What to produce:
Could you say how many lines below contain the word "udržitelných"? Give the number with no other text.
START Records for this exercise
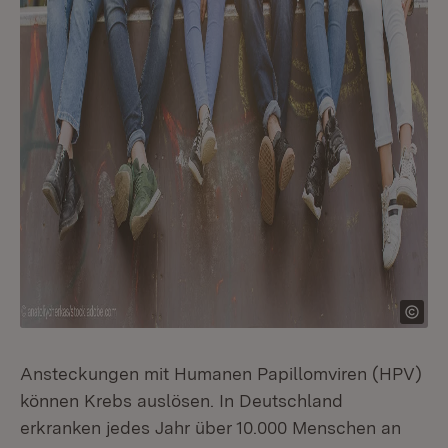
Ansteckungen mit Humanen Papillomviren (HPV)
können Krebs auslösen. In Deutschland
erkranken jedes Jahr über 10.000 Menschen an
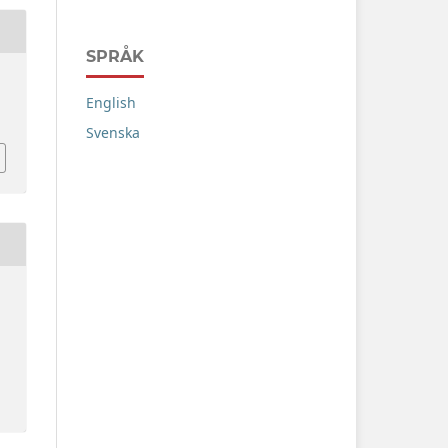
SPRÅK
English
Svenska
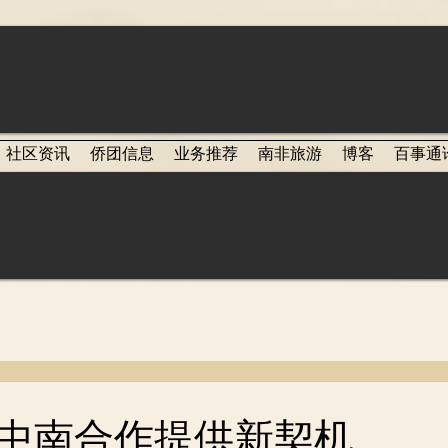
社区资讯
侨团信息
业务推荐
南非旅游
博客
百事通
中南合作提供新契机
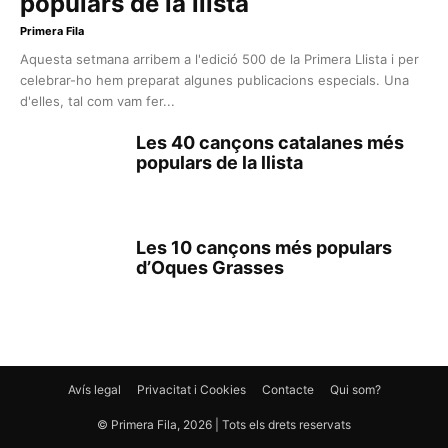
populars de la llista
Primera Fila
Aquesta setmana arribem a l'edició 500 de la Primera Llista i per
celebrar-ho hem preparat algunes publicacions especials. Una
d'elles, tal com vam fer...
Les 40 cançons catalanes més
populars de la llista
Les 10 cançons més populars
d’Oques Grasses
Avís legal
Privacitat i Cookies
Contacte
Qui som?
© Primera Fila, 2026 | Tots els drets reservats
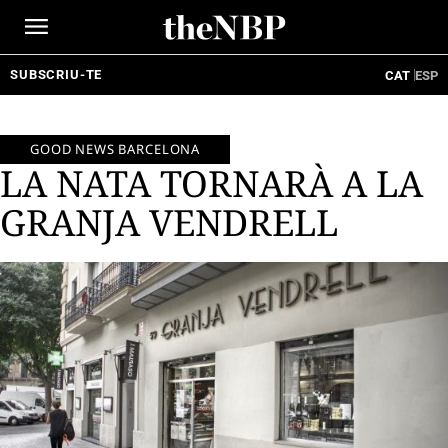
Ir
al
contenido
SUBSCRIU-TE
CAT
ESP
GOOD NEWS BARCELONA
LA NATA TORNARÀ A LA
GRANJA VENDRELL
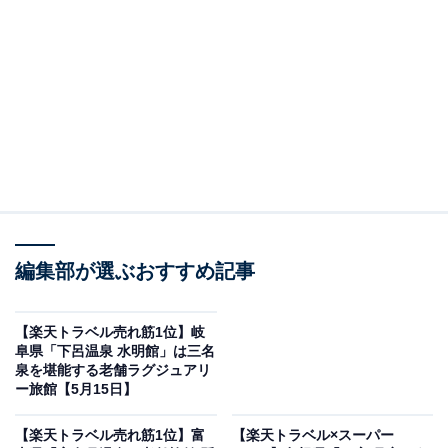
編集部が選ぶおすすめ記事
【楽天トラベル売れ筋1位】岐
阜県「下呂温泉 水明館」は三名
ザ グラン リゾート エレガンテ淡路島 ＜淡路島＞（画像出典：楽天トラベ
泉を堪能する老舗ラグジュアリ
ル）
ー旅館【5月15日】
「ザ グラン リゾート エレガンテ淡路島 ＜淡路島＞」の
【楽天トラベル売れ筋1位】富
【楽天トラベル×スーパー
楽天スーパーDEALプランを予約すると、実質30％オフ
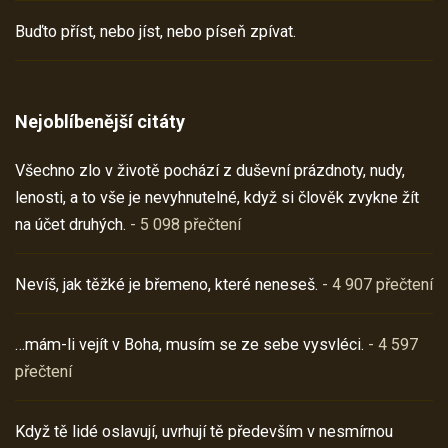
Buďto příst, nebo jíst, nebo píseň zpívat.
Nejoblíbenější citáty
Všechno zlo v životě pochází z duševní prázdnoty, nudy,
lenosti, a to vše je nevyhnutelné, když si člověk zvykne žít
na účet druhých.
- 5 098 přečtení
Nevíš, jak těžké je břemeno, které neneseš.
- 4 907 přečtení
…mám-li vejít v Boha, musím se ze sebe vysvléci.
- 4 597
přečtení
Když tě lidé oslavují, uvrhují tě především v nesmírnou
END Records for this exercise
START Records for this exercise
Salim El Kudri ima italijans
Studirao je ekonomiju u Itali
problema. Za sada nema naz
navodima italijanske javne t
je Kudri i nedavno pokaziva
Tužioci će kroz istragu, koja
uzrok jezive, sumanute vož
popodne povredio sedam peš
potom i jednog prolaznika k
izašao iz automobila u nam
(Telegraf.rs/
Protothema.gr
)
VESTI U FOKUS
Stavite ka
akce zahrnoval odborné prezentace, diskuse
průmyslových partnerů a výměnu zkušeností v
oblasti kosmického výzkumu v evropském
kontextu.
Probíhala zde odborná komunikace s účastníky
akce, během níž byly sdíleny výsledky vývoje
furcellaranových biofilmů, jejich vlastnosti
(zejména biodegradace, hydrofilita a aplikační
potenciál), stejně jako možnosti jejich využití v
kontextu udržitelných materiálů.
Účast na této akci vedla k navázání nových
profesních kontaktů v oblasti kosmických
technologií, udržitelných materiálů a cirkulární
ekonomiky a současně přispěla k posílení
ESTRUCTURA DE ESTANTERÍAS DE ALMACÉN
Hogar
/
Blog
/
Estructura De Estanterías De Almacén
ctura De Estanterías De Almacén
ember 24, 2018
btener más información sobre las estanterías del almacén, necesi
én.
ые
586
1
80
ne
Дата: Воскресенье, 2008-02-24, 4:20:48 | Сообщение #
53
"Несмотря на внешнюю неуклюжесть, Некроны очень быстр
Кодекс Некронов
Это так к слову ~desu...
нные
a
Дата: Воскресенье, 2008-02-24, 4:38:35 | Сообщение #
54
END Records for this exercise
START Records for this exercise
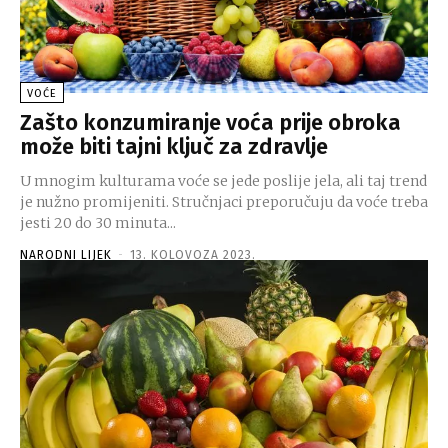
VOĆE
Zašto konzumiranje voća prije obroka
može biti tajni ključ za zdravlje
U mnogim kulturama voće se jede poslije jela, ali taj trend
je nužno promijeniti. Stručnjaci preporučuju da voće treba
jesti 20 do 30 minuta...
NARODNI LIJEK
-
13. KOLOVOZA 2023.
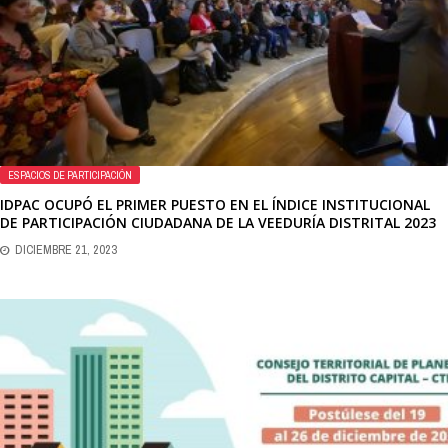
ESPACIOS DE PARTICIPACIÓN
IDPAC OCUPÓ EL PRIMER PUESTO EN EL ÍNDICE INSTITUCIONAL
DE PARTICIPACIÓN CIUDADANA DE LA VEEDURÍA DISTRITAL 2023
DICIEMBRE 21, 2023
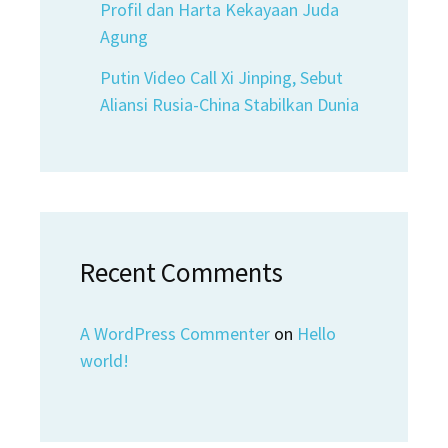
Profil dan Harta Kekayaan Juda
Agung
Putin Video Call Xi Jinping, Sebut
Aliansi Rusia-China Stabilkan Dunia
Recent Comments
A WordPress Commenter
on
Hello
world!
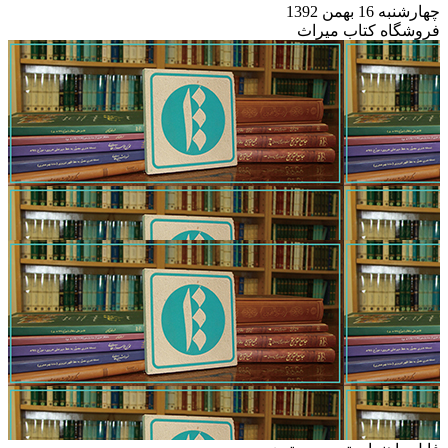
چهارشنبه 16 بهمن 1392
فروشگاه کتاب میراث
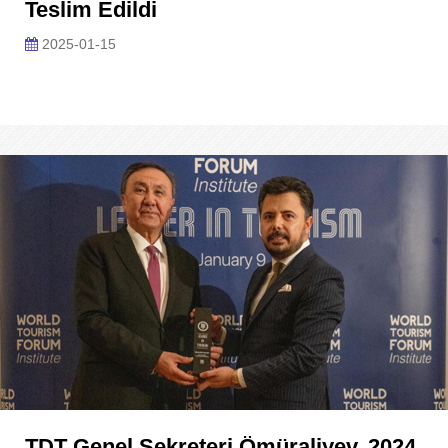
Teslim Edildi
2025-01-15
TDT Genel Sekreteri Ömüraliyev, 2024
END Records for this exercise
Task answer:
2